The perception of comfort they maintain at a precise moment guides the occupants’ behavior. As explained above, air conditioning is an equipment that balances thermal comfort well, as shown in
Figure 5. It should be noted that it depends on the setting temperature. According to
Figure 12a,b, the temperature that fits best in the range is 23 °C, coinciding with what is presented in [
31]. However, the temperature of 24 °C also handles the range of acceptable comfort. To reduce consumption, 25 °C and 26 °C temperatures can also be considered since they remain within the comfort range most months.
The survey-based occupant profile is very different from the standard profiles from ASHRAE 90.1 and the DesignBuilder profiles of 66.5% and 68%, respectively. In [
32], this phenomenon of differences between the profiles studied is identified, and the profile from interviews and monitoring is highlighted as the profile closest to the measured data. In addition [
33], they demonstrate in their study in which they used energy standards from different countries that occupancy is much lower than what these standards demonstrate. According to [
34], people do not fix their behavior to standardized patterns; they can make decisions according to their comfort or own considerations. In addition, behavioral profiles are focused on unitary patterns but do not evaluate the interaction between users since comfort conflicts may occur. By not considering all these variables, standardized standards cannot yield reliable results; in the case of energy, they cannot resemble a realistic consumption value. The latter leads to problems in the design of buildings since, previously, occupancy parameters and energy consumption patterns are not applicable.
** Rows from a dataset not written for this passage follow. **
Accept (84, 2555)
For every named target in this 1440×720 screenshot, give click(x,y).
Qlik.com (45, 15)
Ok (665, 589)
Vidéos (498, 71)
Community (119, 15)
On the other hand, studies have been carried out with various methodologies, including Artificial Neural Networks (ANN) that, through input data learning, can predict. The case of [
35] shows that the ANN has a difference of 7.36% in the energy consumption estimation, above the linear regression analysis executed. In this type of tool, the precision is greater since various inputs, such as occupation parameters, temperature, humidity, irradiation, viewing speed, and cloudiness, support it. On the other hand, in [
36], they implemented this tool and predicted the energy consumption with an RMSE range of only 0.26 and 0.98 kWh, which also allowed them to define an optimization in the behavior of the occupant to improve consumption, like the controller designed in [
37] where energy consumption is improved by optimizing the cooling load. Although these tools have greater scope, the energy analysis executed and the results in this research are acceptable.